== SOURCE MATERIAL ==
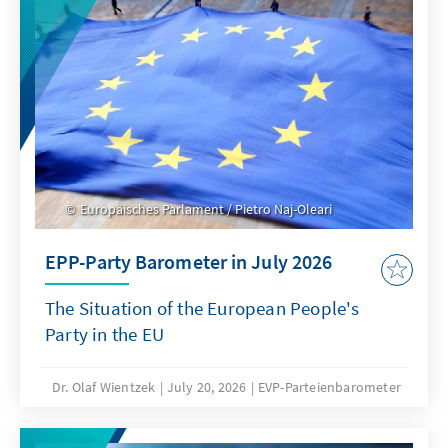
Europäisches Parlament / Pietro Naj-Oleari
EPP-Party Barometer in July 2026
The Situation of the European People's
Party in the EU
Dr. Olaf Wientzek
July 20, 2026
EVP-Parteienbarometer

---

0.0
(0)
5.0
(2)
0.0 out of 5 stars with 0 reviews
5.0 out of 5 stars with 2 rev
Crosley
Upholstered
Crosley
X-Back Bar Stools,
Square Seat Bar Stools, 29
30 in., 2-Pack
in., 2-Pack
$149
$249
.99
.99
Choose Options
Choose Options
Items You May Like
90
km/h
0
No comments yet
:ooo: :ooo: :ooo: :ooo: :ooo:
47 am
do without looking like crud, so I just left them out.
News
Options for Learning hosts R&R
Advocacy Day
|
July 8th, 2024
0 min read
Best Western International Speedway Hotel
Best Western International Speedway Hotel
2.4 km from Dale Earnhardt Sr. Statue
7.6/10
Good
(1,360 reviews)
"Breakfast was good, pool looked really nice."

== TASK ==
I'd like the lines above from the one with "Europäisches Parlament / Pietro Naj-Oleari" up to and including the one with "EVP-Parteienbarometer" copied exactly, with no other lines.

== TASK OUTPUT ==
Europäisches Parlament / Pietro Naj-Oleari
EPP-Party Barometer in July 2026
The Situation of the European People's
Party in the EU
Dr. Olaf Wientzek
July 20, 2026
EVP-Parteienbarometer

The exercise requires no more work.